When I flew my sister and brother-in-law, Carol and Phil, out for a visit, I did my best to break them in slowly to Berkeley lifestyles. I didn’t want to freak them out, so I saved Telegraph Avenue for the fourth day.

We parked on Haste during a weekend peddlers’ fair and walked to the corner. I asked them, “Are you ready for this?” They nodded ready. We turned the corner and stepped out onto Telegraph. The first person they saw walking our way was wrapped head to toe in aluminum foil that was decorated with red Magic Marker swirls and the words “Electric Spaghetti Factory.” He crinkled as he walked, and he was barefoot with his toes sticking out. Carol and Phil freaked out. “What the hell does it mean?” Carol asked. “Just wait. It gets weirder.”

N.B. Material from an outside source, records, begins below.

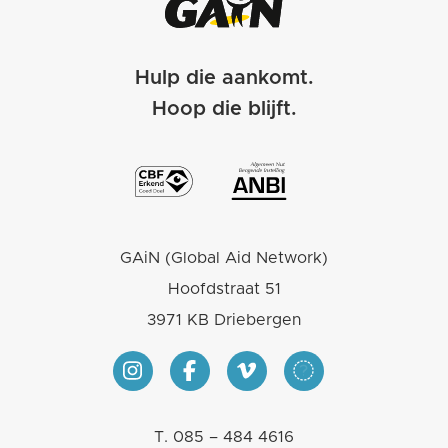
Hulp die aankomt.
Hoop die blijft.
GAiN (Global Aid Network)
Hoofdstraat 51
3971 KB Driebergen
T.
085 – 484 4616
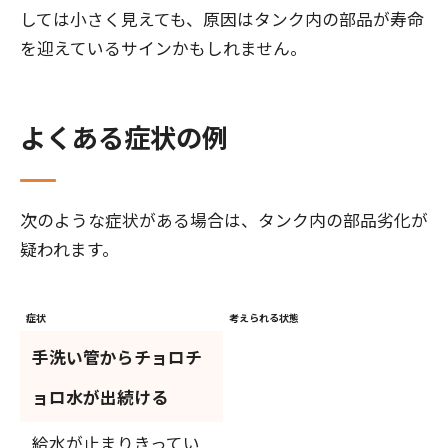
しては小さく見えても、原因はタンク内の部品が寿命
を迎えているサインかもしれません。
よくある症状の例
次のような症状がある場合は、タンク内の部品劣化が
疑われます。
症状
考えられる状態
手洗い管からチョロチ
ョロ水が出続ける
給水が止まりきってい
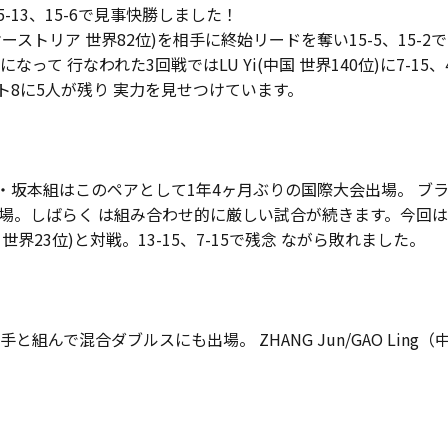
-13、15-6で見事快勝しました！
en(オーストリア 世界82位)を相手に終始リードを奪い15-5、15
て 行なわれた3回戦ではLU Yi(中国 世界140位)に7-15、
ト8に5人が残り 実力を見せつけています。
尾・坂本組はこのペアとして1年4ヶ月ぶりの国際大会出場。 ブ
。しばらく は組み合わせ的に厳しい試合が続きます。今回は初戦で
to(香港 世界23位)と対戦。13-15、7-15で残念 ながら敗れました。
んで混合ダブルスにも出場。 ZHANG Jun/GAO Ling（中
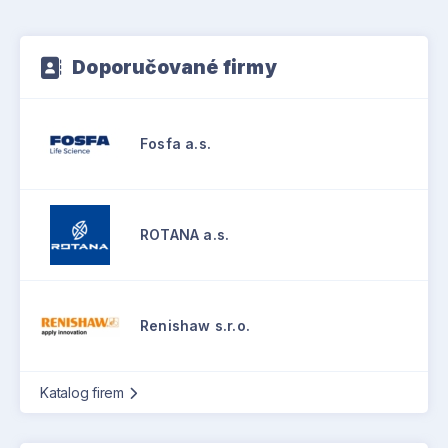
Doporučované firmy
Fosfa a.s.
ROTANA a.s.
Renishaw s.r.o.
Katalog firem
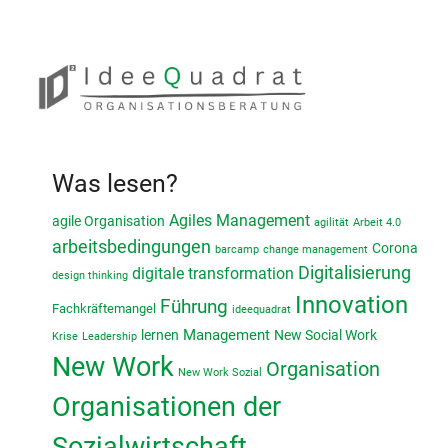
Was lesen?
Agiles Management
agile Organisation
agilität
Arbeit 4.0
arbeitsbedingungen
Corona
barcamp
change management
Digitalisierung
digitale transformation
design thinking
Innovation
Führung
Fachkräftemangel
ideequadrat
lernen
Management
New Social Work
Krise
Leadership
New Work
Organisation
New Work Sozial
Organisationen der
Sozialwirtschaft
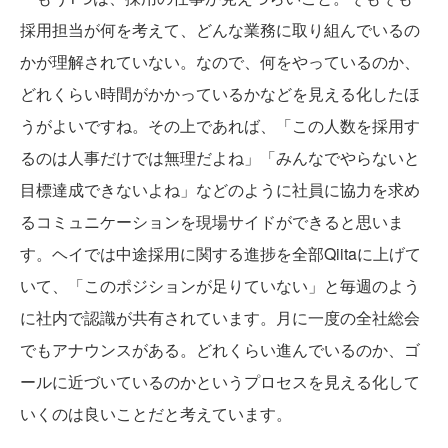
採用担当が何を考えて、どんな業務に取り組んでいるの
かが理解されていない。なので、何をやっているのか、
どれくらい時間がかかっているかなどを見える化したほ
うがよいですね。その上であれば、「この人数を採用す
るのは人事だけでは無理だよね」「みんなでやらないと
目標達成できないよね」などのように社員に協力を求め
るコミュニケーションを現場サイドができると思いま
す。ヘイでは中途採用に関する進捗を全部Qiitaに上げて
いて、「このポジションが足りていない」と毎週のよう
に社内で認識が共有されています。月に一度の全社総会
でもアナウンスがある。どれくらい進んでいるのか、ゴ
ールに近づいているのかというプロセスを見える化して
いくのは良いことだと考えています。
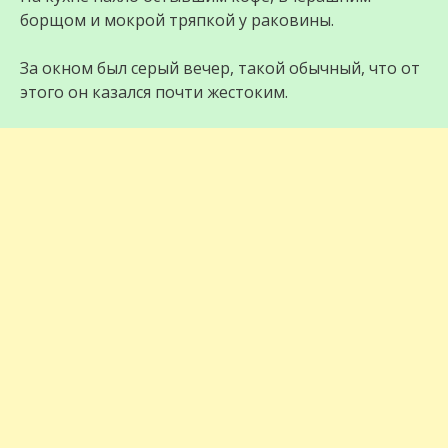
борщом и мокрой тряпкой у раковины.
За окном был серый вечер, такой обычный, что от
этого он казался почти жестоким.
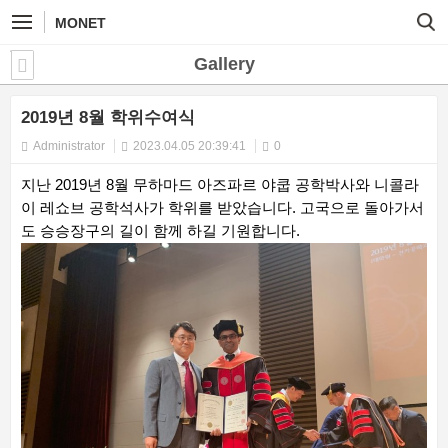
MONET
Gallery
2019년 8월 학위수여식
Administrator
2023.04.05 20:39:41
0
지난 2019년 8월 무하마드 아즈파르 야쿱 공학박사와 니콜라
이 레쇼브 공학석사가 학위를 받았습니다. 고국으로 돌아가서
도 승승장구의 길이 함께 하길 기원합니다.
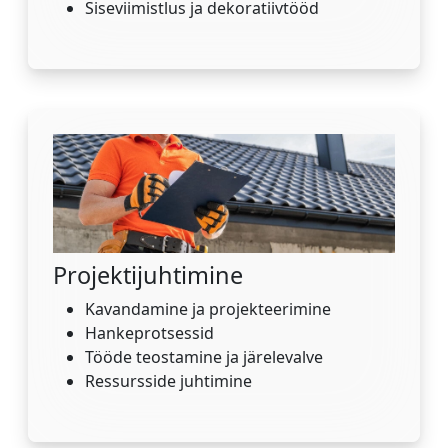
Siseviimistlus ja dekoratiivtööd
Projektijuhtimine
Kavandamine ja projekteerimine
Hankeprotsessid
Tööde teostamine ja järelevalve
Ressursside juhtimine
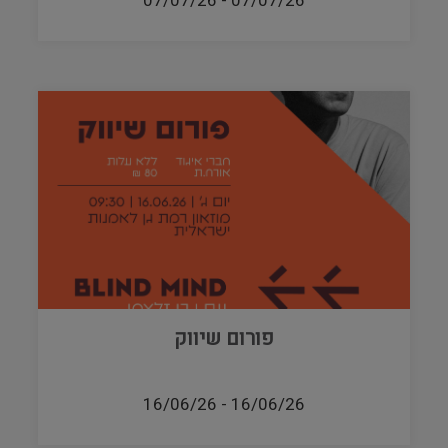
07/07/26
-
07/07/26
פורום שיווק
16/06/26
-
16/06/26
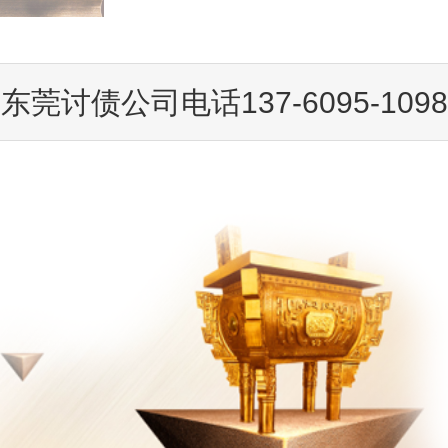
东莞讨债公司电话137-6095-1098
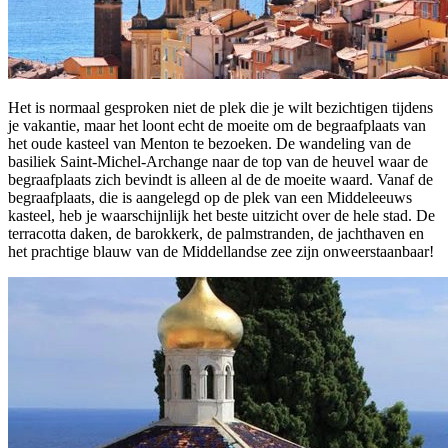
Het is normaal gesproken niet de plek die je wilt bezichtigen tijdens
je vakantie, maar het loont echt de moeite om de begraafplaats van
het oude kasteel van Menton te bezoeken. De wandeling van de
basiliek Saint-Michel-Archange naar de top van de heuvel waar de
begraafplaats zich bevindt is alleen al de de moeite waard. Vanaf de
begraafplaats, die is aangelegd op de plek van een Middeleeuws
kasteel, heb je waarschijnlijk het beste uitzicht over de hele stad. De
terracotta daken, de barokkerk, de palmstranden, de jachthaven en
het prachtige blauw van de Middellandse zee zijn onweerstaanbaar!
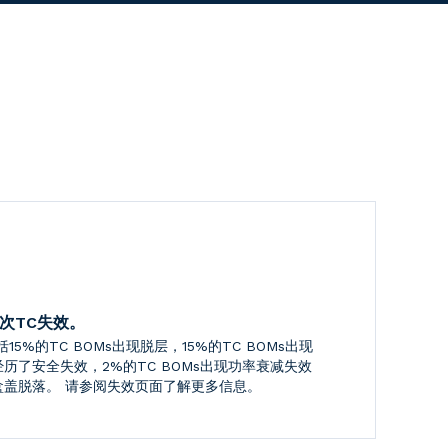
一次TC失效。
5%的TC BOMs出现脱层，15%的TC BOMs出现
经历了安全失效，2%的TC BOMs出现功率衰减失效
盒盒盖脱落。
请参阅失效页面了解更多信息。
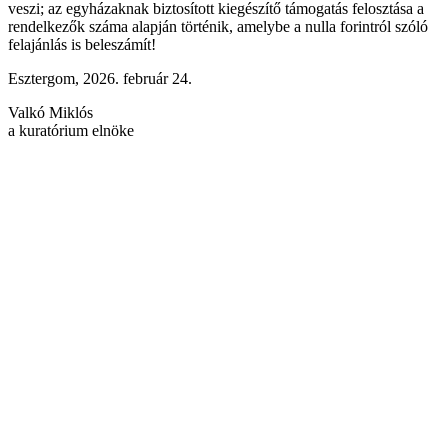
veszi; az egyházaknak biztosított kiegészítő támogatás felosztása a
rendelkezők száma alapján történik, amelybe a nulla forintról szóló
felajánlás is beleszámít!
Esztergom, 2026. február 24.
Valkó Miklós
a kuratórium elnöke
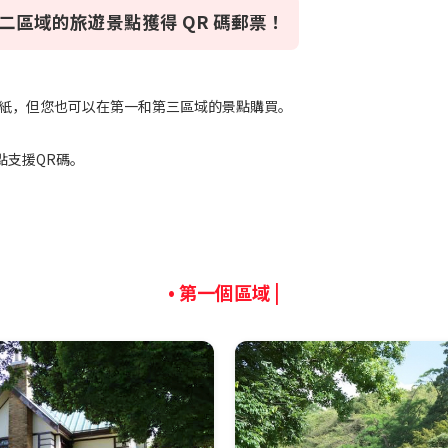
二區域的旅遊景點獲得 QR 碼郵票！
碼貼紙，但您也可以在第一和第三區域的景點購買。
景點支援QR碼。
•
第一個區域
|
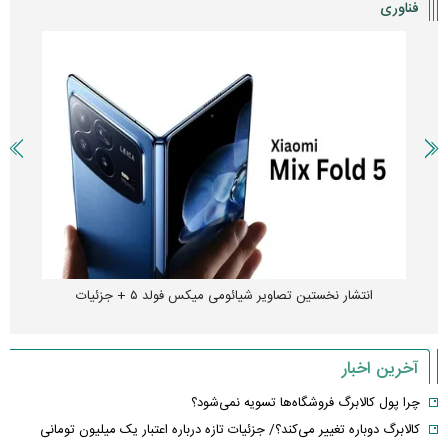
فناوری
انتشار نخستین تصاویر شیائومی میکس فولد ۵ + جزئیات
آخرین اخبار
چرا پول کالابرگ فروشگاه‌ها تسویه نمی‌شود؟
کالابرگ دوباره تغییر می‌کند؟/ جزئیات تازه درباره اعتبار یک میلیون تومانی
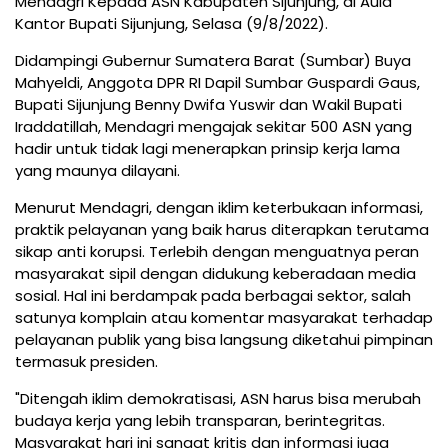
Mendagri Kepada ASN Kabupaten Sijunjung, di Aula
Kantor Bupati Sijunjung, Selasa (9/8/2022).
Didampingi Gubernur Sumatera Barat (Sumbar) Buya
Mahyeldi, Anggota DPR RI Dapil Sumbar Guspardi Gaus,
Bupati Sijunjung Benny Dwifa Yuswir dan Wakil Bupati
Iraddatillah, Mendagri mengajak sekitar 500 ASN yang
hadir untuk tidak lagi menerapkan prinsip kerja lama
yang maunya dilayani.
Menurut Mendagri, dengan iklim keterbukaan informasi,
praktik pelayanan yang baik harus diterapkan terutama
sikap anti korupsi. Terlebih dengan menguatnya peran
masyarakat sipil dengan didukung keberadaan media
sosial. Hal ini berdampak pada berbagai sektor, salah
satunya komplain atau komentar masyarakat terhadap
pelayanan publik yang bisa langsung diketahui pimpinan
termasuk presiden.
"Ditengah iklim demokratisasi, ASN harus bisa merubah
budaya kerja yang lebih transparan, berintegritas.
Masyarakat hari ini sangat kritis dan informasi juga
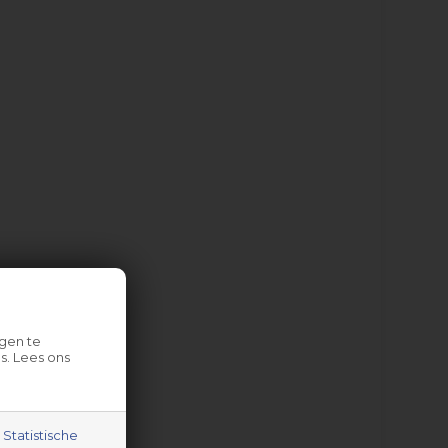
gen te
s. Lees ons
Statistische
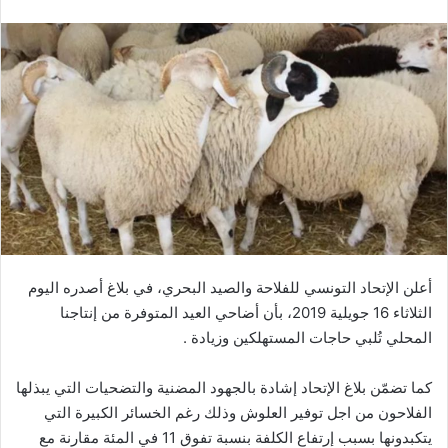
أعلن الإتحاد التونسي للفلاحة والصيد البحري، في بلاغ أصدره اليوم
الثلاثاء 16 جويلية 2019، بأن أضاحي العيد المتوفرة من إنتاجنا
المحلي تُلبي حاجات المستهلكين وزيادة .
كما تضمّن بلاغ الإتحاد إشادة بالجهود المضنية والتضحيات التي يبذلها
الفلاحون من اجل توفير العلوش وذلك رغم الخسائر الكبيرة التي
يتكبدونها بسبب إرتفاع الكلفة بنسبة تفوق 11 في المئة مقارنة مع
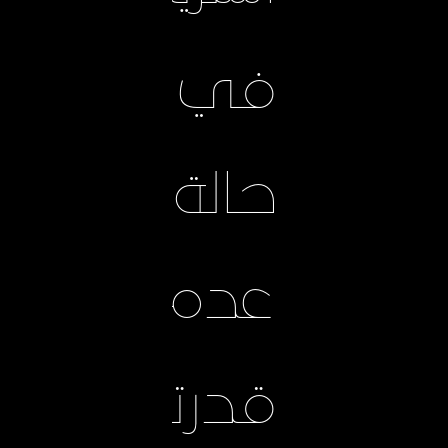
في
حالة
عدم
قدرتك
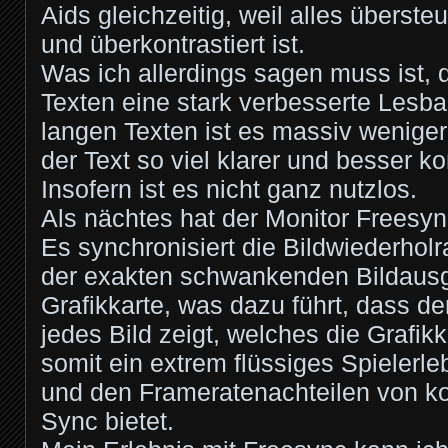
Aids gleichzeitig, weil alles überste
und überkontrastiert ist.
Was ich allerdings sagen muss ist, 
Texten eine stark verbesserte Lesbar
langen Texten ist es massiv wenige
der Text so viel klarer und besser kon
Insofern ist es nicht ganz nutzlos.
Als nächtes hat der Monitor Freesyn
Es synchronisiert die Bildwiederholr
der exakten schwankenden Bildausg
Grafikkarte, was dazu führt, dass der
jedes Bild zeigt, welches die Grafik
somit ein extrem flüssiges Spielerle
und den Frameratenachteilen von ko
Sync bietet.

I lived in a converted porch on the back of a Victorian on Haste near Merrick Hospital, one unfurnished room. My bed was a mattress on plywood on cinder blocks. My bookshelf was also cinder blocks and particle boards. I also had an easy chair that had one arm broken off.

Every place I had lived in Modesto, I’d offered the landlord to do maintenance and landscaping for a cut in rent. I was always told no. At this house, I did not ask. The backyard was a mess of dirt mounds and weeds. I leveled it, added topsoil, mulch, straw, and grass seed, set up a sprinkler, and soon I had a luxurious lawn where I could sit in the sun. One day a knock came on the door. It was the owner. He introduced himself and pointed at the lawn. “Did you do that?” I nodded yes. “It’s beautiful. I’m going to decrease your rent from $150 a month to $100 a month.” I bought a used push lawn mower at the Ashby Flea Market

I had no real bills besides rent and an $85 monthly student loan payment. It left me with $900 a month in expendable income. I couldn’t cook and my apartment was small, so I pretty much lived downtown every day. All my meals came from restaurants, and I ate well. I also saved and paid cash for my first car, a Tercel.

After three glorious years, Janet and I broke up. She said I was too happy and she was too sad. It was a mutual separation. Our romance had run its course. We parted as friends. I had four more casual girlfriends after that, but two wanted to get married and Dana was too wild and promiscuous for me. Too many rug burns. Dorothy was my first black girlfriend. She was my height, shaped like an hourglass, and she protruded. She laughed a lot and took no guff. We would go out dancing at Silks, a mostly black nightclub, and I would get some serious hairy eyeballs from the crowd, but we remained oblivious and happy. She ran off with a standup comic, David Allen Moss, my friend from the phone company.

I worked in downtown Oakland in a Phone Center with 22 employees. Two of us were white. Everyone else was something else, and we all got along great. I never heard a harsh word or racial remark in my six years. For six years I sold phone services and ate mushroom chicken at the Chinese restaurant around the corner. Never ordered anything else. I liked that mushroom chicken.

My life was so different from how I had grown up. Each morning now, I would iron a shirt, put on a suit and tie, tuck a newspaper under my arm, and ride the BART to the office. I still had no furniture, but from the outside looking in, I was doing well.

I bought a car after I met Susan. She did not want to ride on my motorcycle. When she did ride my motorcycle, she purposely dug her fingernails into my sides if I accelerated more than she liked. The first time I asked Susan out, she asked me if I was going to take her to the submarine races. I didn’t understand that remark for several years.